- Sohaon Location in Uttar Pradesh, India
- Coordinates: 25°45′30″N 84°8′56″E﻿ / ﻿25.75833°N 84.14889°E
- Country: India
- State: Uttar Pradesh
- District: Ballia District
- Pincode: 277504

Area
- • Total: 3.1832 km^{2} (1.2290 sq mi)

Population (2011)
- • Total: 6,276
- • Density: 1,972/km^{2} (5,106/sq mi)

Languages
- • Official: Bhojpuri, Hindi
- Time zone: UTC+5:30 (IST)
- Vehicle registration: UP-60
- Nearest city: Ballia
- Lok Sabha constituency: Azamgarh (Lok Sabha constituency)
- Website: ballia.nic.in

= Sohaon =

Sohaon is a town in Ballia district of Azamgarh division in Uttar Pradesh state in western India.

== Town ==
Located on the northern bank of the Ganges River, Ballia is an economic and transportation spot on the border between Uttar Pradesh and Bihar in northern India. Local tradition holds that the city was established by saints who named it Ballia. The city's culture shows influence from Buddhism and Islamic traditions. It hosts a cattle fair, Dadri Mela, held in autumn, which is recorded as the second largest cattle market in the country.

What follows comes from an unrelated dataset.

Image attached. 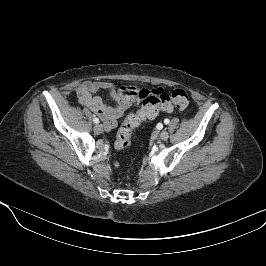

Senduria (2 km), Amao (2 km), Govindpur Khas (2 km), Baghouna Kala (3 km), Bharouli Khas (3 km) are the nearby villages to Sohaon. Sohaon is surrounded by Buxar Block to the south, Bhanwarkol Block to the west, Simri Block to the east, Itarhi Block to the south.

== Nearby villages of Sohaon ==

- Dariapur
- Harbanshpur
- Tutuwari
- Pahia
- Tal Sayal
- Neura
- Champapur
- Senduria
- Kothia
- Alawalpur
- Surahi
- Narsing Patti Doyam

Buxar, Dumraon, Ballia, Rasra are the nearby cities to Sohaon.